Start of Data to process

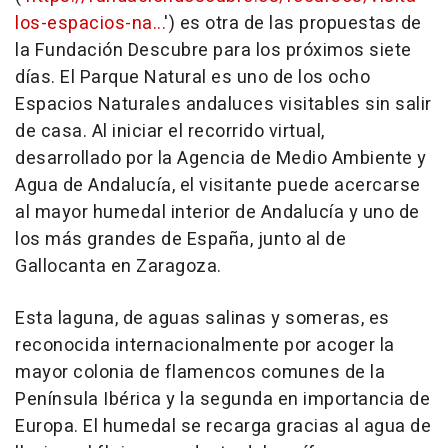
los-espacios-na...
') es otra de las propuestas de
la Fundación Descubre para los próximos siete
días. El Parque Natural es uno de los ocho
Espacios Naturales andaluces visitables sin salir
de casa. Al iniciar el recorrido virtual,
desarrollado por la Agencia de Medio Ambiente y
Agua de Andalucía, el visitante puede acercarse
al mayor humedal interior de Andalucía y uno de
los más grandes de España, junto al de
Gallocanta en Zaragoza.
Esta laguna, de aguas salinas y someras, es
reconocida internacionalmente por acoger la
mayor colonia de flamencos comunes de la
Península Ibérica y la segunda en importancia de
Europa. El humedal se recarga gracias al agua de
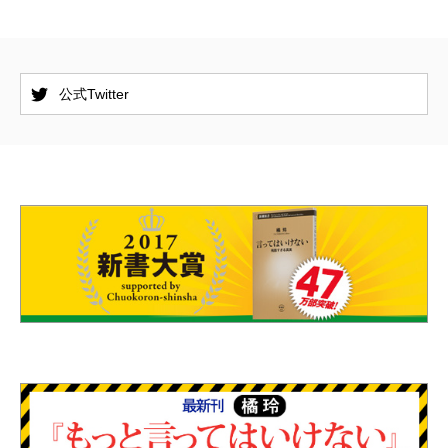
公式Twitter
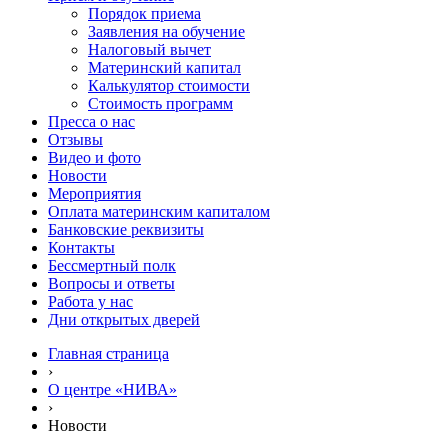
Порядок приема
Заявления на обучение
Налоговый вычет
Материнский капитал
Калькулятор стоимости
Стоимость программ
Пресса о нас
Отзывы
Видео и фото
Новости
Мероприятия
Оплата материнским капиталом
Банковские реквизиты
Контакты
Бессмертный полк
Вопросы и ответы
Работа у нас
Дни открытых дверей
Главная страница
›
О центре «НИВА»
›
Новости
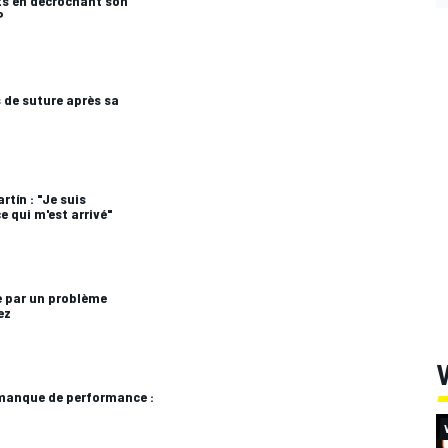
ts en décrochant son
P
 de suture après sa
tín : "Je suis
e qui m'est arrivé"
e par un problème
ez
V
 manque de performance :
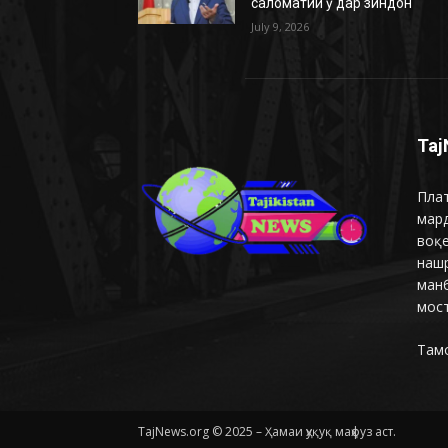
саломатии ӯ дар зиндон
July 9, 2026
Taj
Плат
мар
воқ
наш
манб
мост
Там
TajNews.org © 2025 – Ҳамаи ҳуқуқ маҳфуз аст.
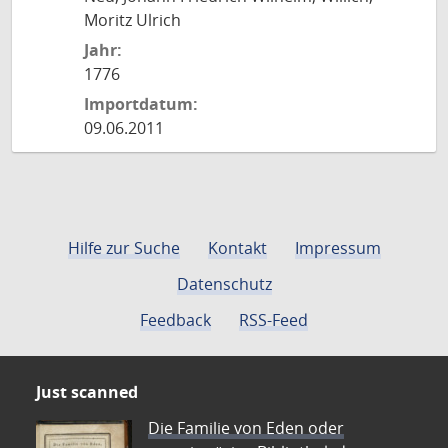
Moritz Ulrich
Jahr:
1776
Importdatum:
09.06.2011
Hilfe zur Suche
Kontakt
Impressum
Datenschutz
Feedback
RSS-Feed
Just scanned
Die Familie von Eden oder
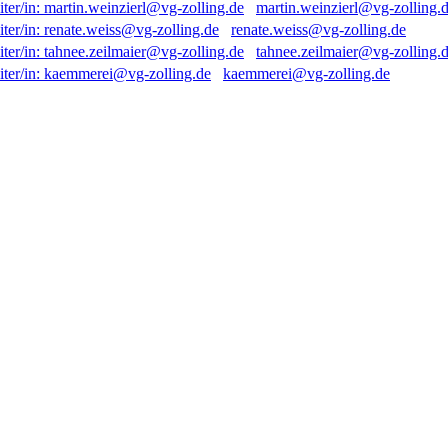
martin.weinzierl@vg-zolling.
renate.weiss@vg-zolling.de
tahnee.zeilmaier@vg-zolling.
kaemmerei@vg-zolling.de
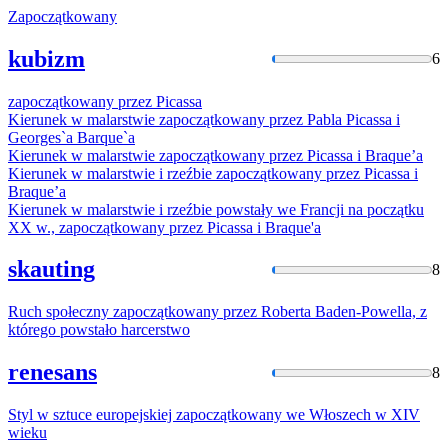
Zapoczątkowany
kubizm
6
zapoczątkowany
przez Picassa
Kierunek w malarstwie
zapoczątkowany
przez Pabla Picassa i
Georges`a Barque`a
Kierunek w malarstwie
zapoczątkowany
przez Picassa i Braque’a
Kierunek w malarstwie i rzeźbie
zapoczątkowany
przez Picassa i
Braque’a
Kierunek w malarstwie i rzeźbie powstały we Francji na początku
XX w.,
zapoczątkowany
przez Picassa i Braque'a
skauting
8
Ruch społeczny
zapoczątkowany
przez Roberta Baden-Powella, z
którego powstało harcerstwo
renesans
8
Styl w sztuce europejskiej
zapoczątkowany
we Włoszech w XIV
wieku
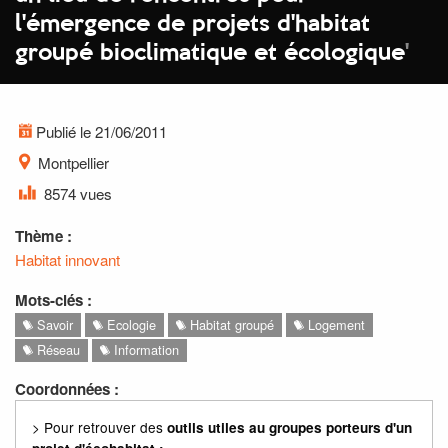
l'émergence de projets d'habitat
groupé bioclimatique et écologique
'
Publié le 21/06/2011
Montpellier
8574 vues
Thème :
Habitat innovant
Mots-clés :
Savoir
Ecologie
Habitat groupé
Logement
Réseau
Information
Coordonnées :
> Pour retrouver des
outils utiles au groupes porteurs d'un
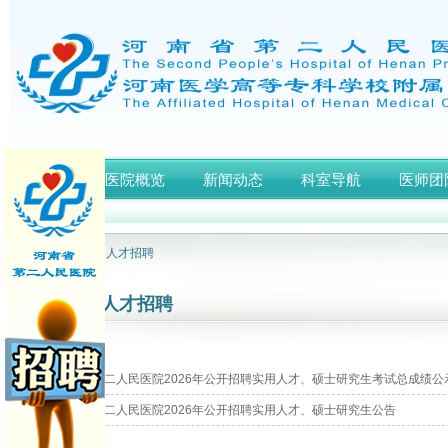
首页
医院概览
新闻动态
科室导航
医师团
网站首页
> 人才招聘
人才招聘
河南省第二人民医院2026年公开招聘实用人才、硕士研究生考试总成绩公
河南省第二人民医院2026年公开招聘实用人才、硕士研究生公告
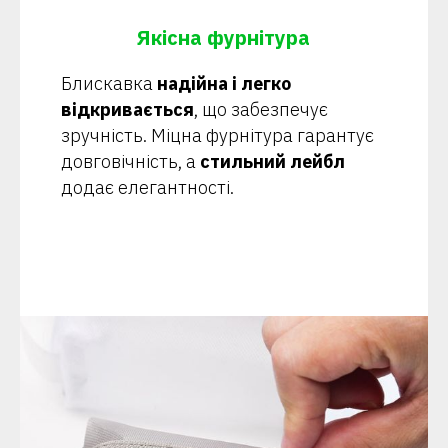
Якісна фурнітура
Блискавка
надійна і легко
відкривається
, що забезпечує
зручність. Міцна фурнітура гарантує
довговічність, а
стильний лейбл
додає елегантності.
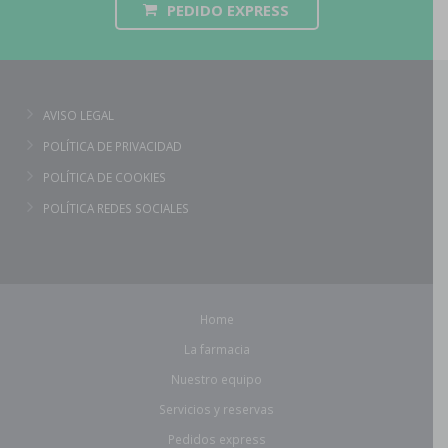
PEDIDO EXPRESS
AVISO LEGAL
POLÍTICA DE PRIVACIDAD
POLÍTICA DE COOKIES
POLÍTICA REDES SOCIALES
Home
La farmacia
Nuestro equipo
Servicios y reservas
Pedidos express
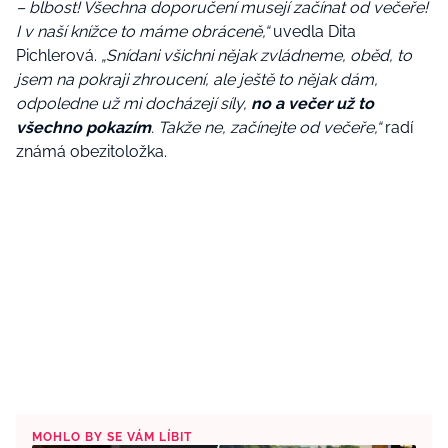
– blbost! Všechna doporučení musejí začínat od večeře!
I v naší knížce to máme obráceně,“
uvedla Dita
Pichlerová.
„Snídani všichni nějak zvládneme, oběd, to
jsem na pokraji zhroucení, ale ještě to nějak dám,
odpoledne už mi docházejí síly,
no a večer už to
všechno pokazím
. Takže ne, začínejte od večeře,“
radí
známá obezitoložka.
MOHLO BY SE VÁM LÍBIT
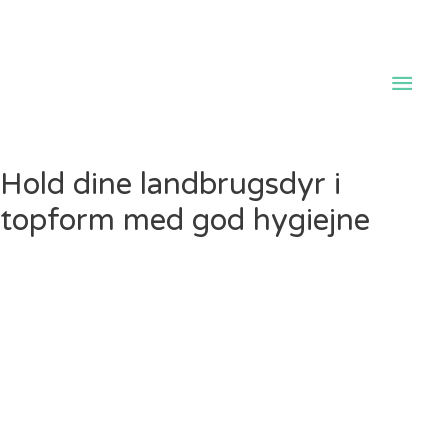
Hov
Hold dine landbrugsdyr i
topform med god hygiejne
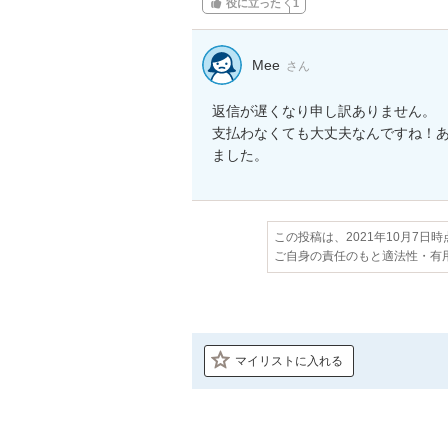
役に立った
1
Mee
さん
返信が遅くなり申し訳ありません。

支払わなくても大丈夫なんですね！
ました。
この投稿は、2021年10月7日
ご自身の責任のもと適法性・有
マイリストに入れる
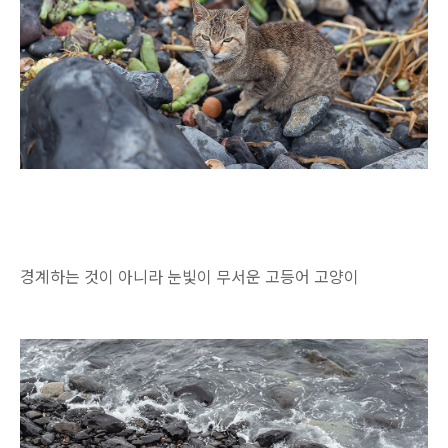
경계하는 것이 아니라 눈빛이 무서운 고등어 고양이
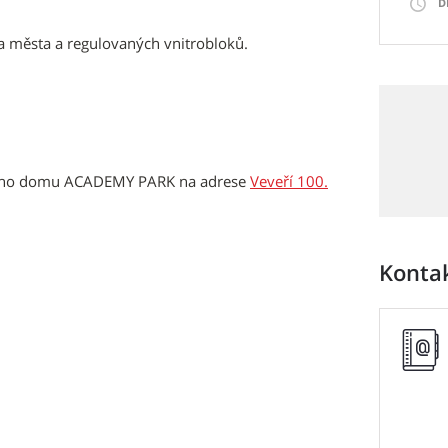
D
a města a regulovaných vnitrobloků.
acího domu ACADEMY PARK na adrese
Veveří 100.
Konta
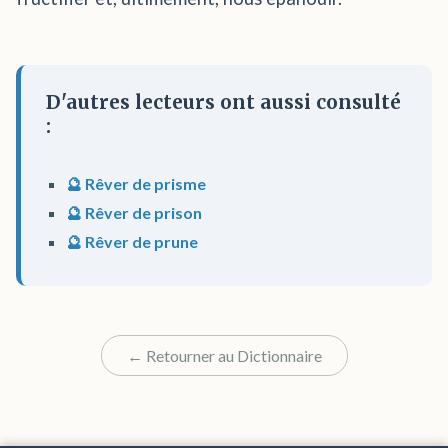
D'autres lecteurs ont aussi consulté
:
🔮 Rêver de prisme
🔮 Rêver de prison
🔮 Rêver de prune
← Retourner au Dictionnaire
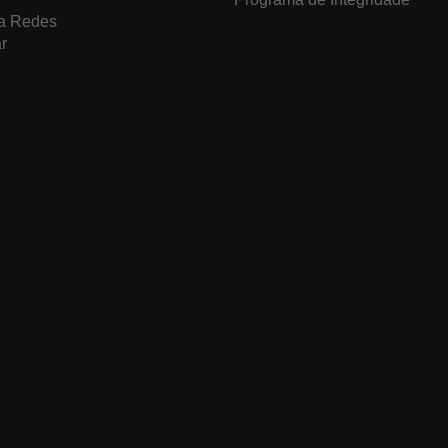
a Redes
r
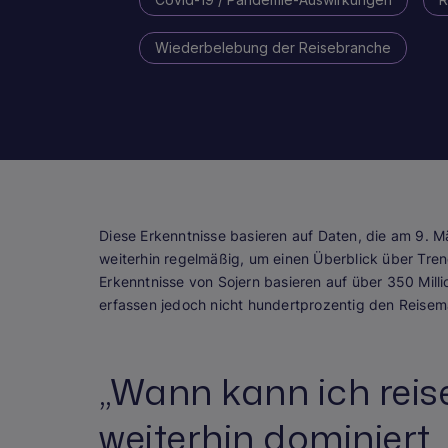
Wiederbelebung der Reisebranche
Diese Erkenntnisse basieren auf Daten, die am 9. 
weiterhin regelmäßig, um einen Überblick über Tren
Erkenntnisse von Sojern basieren auf über 350 Milli
erfassen jedoch nicht hundertprozentig den Reisem
„Wann kann ich reise
weiterhin dominiert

End of Data to process

§ Requirement: Pull every line containing the word "humedal" out of the entries above.

§ Result of the task:
al mayor humedal interior de Andalucía y uno de
Europa. El humedal se recarga gracias al agua de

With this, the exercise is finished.